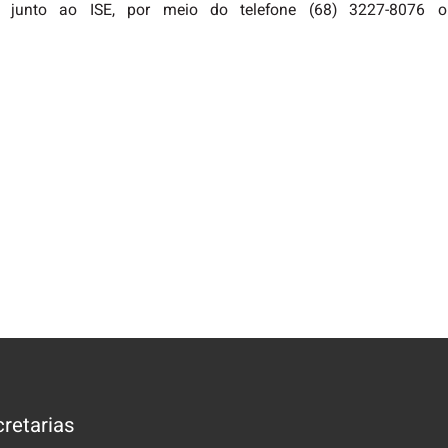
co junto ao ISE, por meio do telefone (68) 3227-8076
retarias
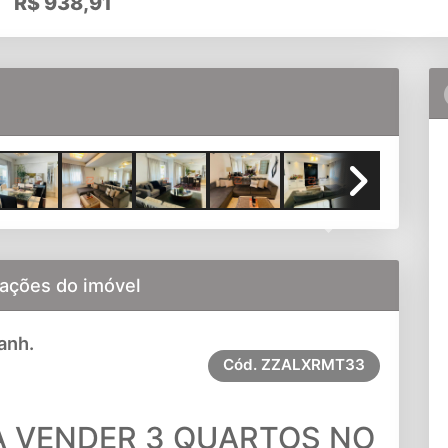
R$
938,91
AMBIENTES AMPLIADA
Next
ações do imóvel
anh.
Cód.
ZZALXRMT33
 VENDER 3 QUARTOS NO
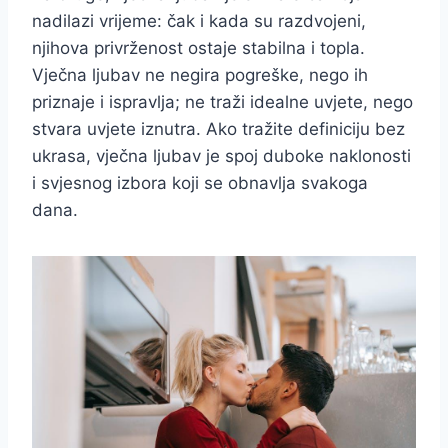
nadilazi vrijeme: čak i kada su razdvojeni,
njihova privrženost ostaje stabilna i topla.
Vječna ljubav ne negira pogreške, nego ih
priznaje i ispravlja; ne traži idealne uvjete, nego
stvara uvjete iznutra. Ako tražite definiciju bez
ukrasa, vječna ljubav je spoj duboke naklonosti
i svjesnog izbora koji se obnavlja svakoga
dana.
---
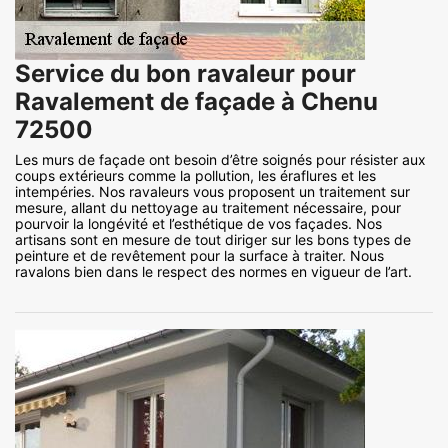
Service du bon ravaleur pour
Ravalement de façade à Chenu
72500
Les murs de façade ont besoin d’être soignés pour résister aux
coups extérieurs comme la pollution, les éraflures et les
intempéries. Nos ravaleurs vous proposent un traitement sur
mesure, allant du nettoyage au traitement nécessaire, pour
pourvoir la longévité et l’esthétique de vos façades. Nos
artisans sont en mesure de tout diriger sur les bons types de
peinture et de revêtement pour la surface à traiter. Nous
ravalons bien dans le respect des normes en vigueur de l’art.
---
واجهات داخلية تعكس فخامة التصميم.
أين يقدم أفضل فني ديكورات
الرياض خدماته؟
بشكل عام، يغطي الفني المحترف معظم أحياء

■ PROBLEM DETAILS: In the entries above, please find the line with "Les murs de" and the line with "ravalons bien dans", then write out exactly those two lines and every line between them, and nothing more.

■ EXPECTED ANSWER:
Les murs de façade ont besoin d’être soignés pour résister aux
coups extérieurs comme la pollution, les éraflures et les
intempéries. Nos ravaleurs vous proposent un traitement sur
mesure, allant du nettoyage au traitement nécessaire, pour
pourvoir la longévité et l’esthétique de vos façades. Nos
artisans sont en mesure de tout diriger sur les bons types de
peinture et de revêtement pour la surface à traiter. Nous
ravalons bien dans le respect des normes en vigueur de l’art.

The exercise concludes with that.